2. He was trained to use paper in a way where the breeder would see him sniffing, drop paper nearby, he would hop on it and use it. When in the limited open space he has while supervised (an area of our living room), he will sometimes run back into the pen to use the ugodog on his own. But most of the time we have to place him there when he begins sniffing/showing signals. He can be literally 10 inches away, and sometimes he will go in, and sometimes he will squat. No real rhyme or reason. We did figure out that he wanted BOTH doors to the pen open so he knew he wasn't getting shut in. We also tried pulling the ugodog out of the pen (next to where it usually is), in case it was just worry about being penned. But that made no difference. He gets lots and lots of praise when he goes back on his own, and lots of praise when he goes after we put him there. So lots of consistent positive feedback, either way.

He is attending really good puppy classes and has learned a several commands already after 1 class. Treat and clicker motivated! So he is a clever little guy and we are very dedicated to working with him. We just need to figure out how to help him get over the hump of needing paper and seeking out his indoor potty spot. We really want him to have more freedom to hang out with us elsewhere in the house asap.

For problem #1, I'm thinking we need to use a smaller crate within his pen for a while and place him on the ugodog without paper. Proper crate training style. I am hopeful he will pick that up fast. Does that make sense as an approach?

Any hints on #2?


----------



## Askavi (Nov 5, 2015)

You might try using potty pads inside the UgoDog. Most have a scent added to them that attracts the dog to use it. You're doing the right thing by being consistent with supervision and praise, though. At 12 weeks, he will only get better as long as you stay consistent with that supervision and praise.

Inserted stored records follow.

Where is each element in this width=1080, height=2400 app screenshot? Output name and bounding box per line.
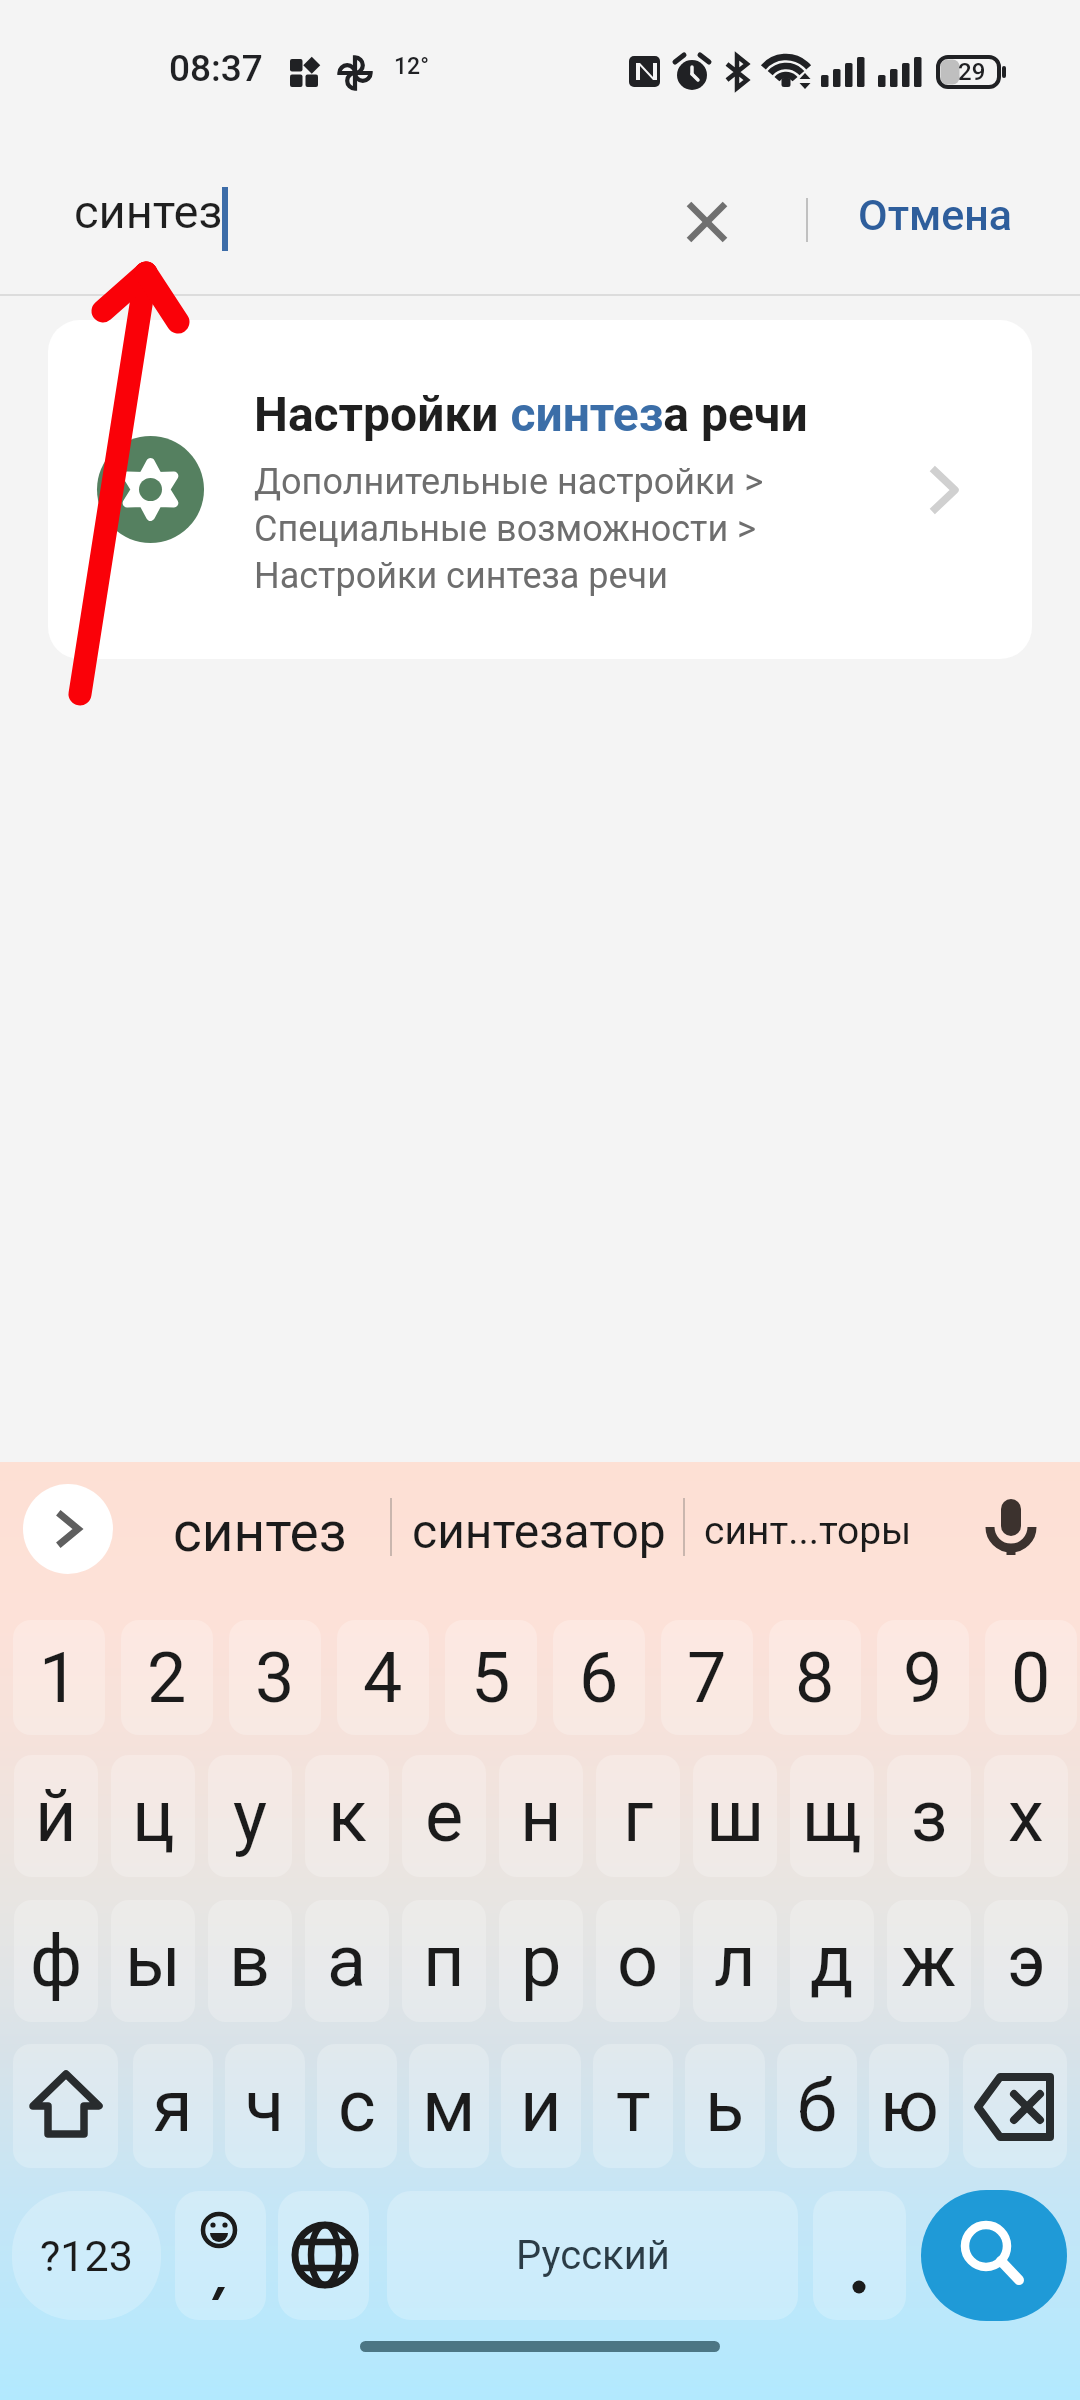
button[interactable]: 9 — [877, 1620, 969, 1735]
button[interactable]: Shift — [13, 2044, 118, 2168]
button[interactable]: ю — [869, 2044, 949, 2168]
button[interactable]: у — [208, 1755, 292, 1877]
staticText: и — [520, 2064, 562, 2148]
button[interactable]: о — [596, 1900, 680, 2022]
button[interactable]: б — [777, 2044, 857, 2168]
button[interactable]: ы — [111, 1900, 195, 2022]
button[interactable]: 1 — [13, 1620, 105, 1735]
staticText: 9 — [903, 1637, 943, 1719]
button[interactable]: щ — [790, 1755, 874, 1877]
staticText: 0 — [1011, 1637, 1051, 1719]
button[interactable]: 2 — [121, 1620, 213, 1735]
staticText: 8 — [795, 1637, 835, 1719]
staticText: м — [422, 2064, 476, 2148]
button[interactable]: 8 — [769, 1620, 861, 1735]
button[interactable]: ц — [111, 1755, 195, 1877]
button[interactable]: Отмена — [838, 168, 1033, 262]
button[interactable]: с — [317, 2044, 397, 2168]
button[interactable]: 0 — [985, 1620, 1077, 1735]
button[interactable]: Clear — [663, 178, 751, 266]
button[interactable]: а — [305, 1900, 389, 2022]
button[interactable]: д — [790, 1900, 874, 2022]
staticText: ы — [125, 1919, 181, 2003]
button[interactable]: я — [133, 2044, 213, 2168]
button[interactable]: 5 — [445, 1620, 537, 1735]
staticText: е — [425, 1774, 464, 1858]
staticText: синт...торы — [704, 1508, 912, 1554]
button[interactable]: ф — [14, 1900, 98, 2022]
staticText: Настройки синтеза речи — [254, 555, 668, 597]
staticText: ч — [245, 2064, 285, 2148]
staticText: э — [1007, 1919, 1046, 2003]
staticText: ж — [901, 1919, 957, 2003]
button[interactable]: Expand suggestions — [23, 1484, 113, 1574]
staticText: 2 — [147, 1637, 187, 1719]
button[interactable]: ?123 — [12, 2191, 161, 2320]
button[interactable]: Emoji — [175, 2191, 266, 2320]
button[interactable]: н — [499, 1755, 583, 1877]
staticText: ?123 — [40, 2231, 133, 2281]
button[interactable]: 6 — [553, 1620, 645, 1735]
button[interactable]: синтезатор — [412, 1503, 666, 1559]
staticText: р — [521, 1919, 562, 2003]
staticText: г — [623, 1774, 654, 1858]
staticText: 08:37 — [169, 47, 263, 90]
staticText: синтез — [74, 184, 223, 239]
staticText: в — [229, 1919, 271, 2003]
button[interactable]: е — [402, 1755, 486, 1877]
button[interactable]: 4 — [337, 1620, 429, 1735]
staticText: з — [911, 1774, 948, 1858]
staticText: д — [810, 1919, 854, 2003]
staticText: Отмена — [858, 190, 1013, 240]
staticText: Специальные возможности > — [254, 508, 756, 550]
staticText: 7 — [687, 1637, 727, 1719]
button[interactable]: Voice input — [966, 1484, 1056, 1574]
button[interactable]: й — [14, 1755, 98, 1877]
staticText: о — [617, 1919, 659, 2003]
button[interactable]: Backspace — [963, 2044, 1067, 2168]
button[interactable]: х — [984, 1755, 1068, 1877]
button[interactable]: и — [501, 2044, 581, 2168]
button[interactable]: з — [887, 1755, 971, 1877]
staticText: х — [1008, 1774, 1044, 1858]
button[interactable]: р — [499, 1900, 583, 2022]
staticText: ь — [705, 2064, 745, 2148]
button[interactable]: Настройки синтеза речи — [48, 320, 1032, 659]
button[interactable]: Change language — [278, 2191, 369, 2320]
staticText: Русский — [516, 2232, 670, 2279]
staticText: синтез — [173, 1500, 347, 1564]
button[interactable]: ч — [225, 2044, 305, 2168]
button[interactable]: Period — [813, 2191, 906, 2320]
button[interactable]: ж — [887, 1900, 971, 2022]
staticText: 4 — [363, 1637, 403, 1719]
staticText: 3 — [255, 1637, 295, 1719]
staticText: н — [520, 1774, 562, 1858]
staticText: а — [327, 1919, 367, 2003]
button[interactable]: ь — [685, 2044, 765, 2168]
button[interactable]: 3 — [229, 1620, 321, 1735]
button[interactable]: Search — [921, 2190, 1067, 2321]
staticText: п — [423, 1919, 465, 2003]
staticText: щ — [802, 1774, 862, 1858]
staticText: синтезатор — [412, 1503, 666, 1559]
button[interactable]: ш — [693, 1755, 777, 1877]
button[interactable]: э — [984, 1900, 1068, 2022]
button[interactable]: в — [208, 1900, 292, 2022]
button[interactable]: м — [409, 2044, 489, 2168]
staticText: ц — [132, 1774, 175, 1858]
button[interactable]: 7 — [661, 1620, 753, 1735]
button[interactable]: Русский — [387, 2191, 798, 2320]
staticText: л — [714, 1919, 756, 2003]
button[interactable]: синтез — [173, 1500, 347, 1564]
button[interactable]: синт...торы — [704, 1508, 912, 1554]
staticText: у — [233, 1774, 268, 1858]
staticText: 29 — [958, 58, 986, 86]
staticText: я — [153, 2064, 193, 2148]
button[interactable]: л — [693, 1900, 777, 2022]
button[interactable]: г — [596, 1755, 680, 1877]
button[interactable]: п — [402, 1900, 486, 2022]
staticText: й — [35, 1774, 77, 1858]
staticText: 12° — [394, 53, 429, 80]
button[interactable]: к — [305, 1755, 389, 1877]
button[interactable]: т — [593, 2044, 673, 2168]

Raffy took longer for me to potty train to consistency than Sassy did. He wasn't allowed past the gate and onto the carpet until 5 months old, while Sassy was by 14 weeks. Even with her, that was a tiny bit early as we had a couple of accidents and I had to go back to more confinement for a few days a couple times. Also, I keep a potty station in each area of the house that I spend a lot of time. There's one in the ex-pen, another in my office, and a final one near the slider to the backyard in case I miss signals from my older dogs who would prefer to go outside most of the time. The one in my office is very rarely used, but I keep it there just in case because I do spend a lot of time there.


----------



## Molly120213 (Jan 22, 2014)

The biggest mistake many new puppy owners make is giving too much freedom in the house too soon. Puppies should only get freedom after they have immediately gone potty, and even then they must be supervised every minute. Having a smaller crate in the pen is not going to help with potty training if you are using a ugodog. Size of crate matters more if you are using it to potty train to outside only. I think with an indoor set up with a potty area in an expen you usually keep the area smaller until your puppy is consistantly using the potty, then you gradually expand the area. The goal would be that eventually they will go to the potty from any area they are in the house. Having multiple potty areas sounds like a good idea to me also.


----------



## Tom King (Aug 2, 2006)

Sounds to me like he's doing pretty good for a 12 week old. You have gotten some good advice in this thread so far!


----------



## smemft (Feb 22, 2017)

*Metal frame for pads...*



temmie said:


> Hi again! Our pup, Harlan, is almost 12 weeks old and came to us very much used to paper and it being his toilet. That made it easy enough to introduce him to the ugodog, which he uses with no problem when there is paper on top and he is in his pen (he will ALWAYS use it and not the floor when he's in the pen). But we have a couple of problems we'd like to resolve:
> 
> 1. He has started to shred the paper when in the pen. He will still use the paperless ugodog when enclosed, if there is no soft alternative. He never slept on his bed anyway, so we removed it -- but 2 times (out of many) when he shredded the paper, he did use his bed for pee. We'd really like to get rid of the paper due to the shredding AND because it's just extra effort to switch out, his feet are wet, it's just gross to avoid pouring pee on ourselves, etc. We got the ugodog for a reason.
> 
> ...


- - -

I saw somewhere that a dog owner had a heavy metal frame made for his dog's wee wee pads and I think I have also seen devices that hold them down so they can't be shredded. It sounds like you don't want to use the pads, but just in case, I thought I'd mention that.

:smile2:


----------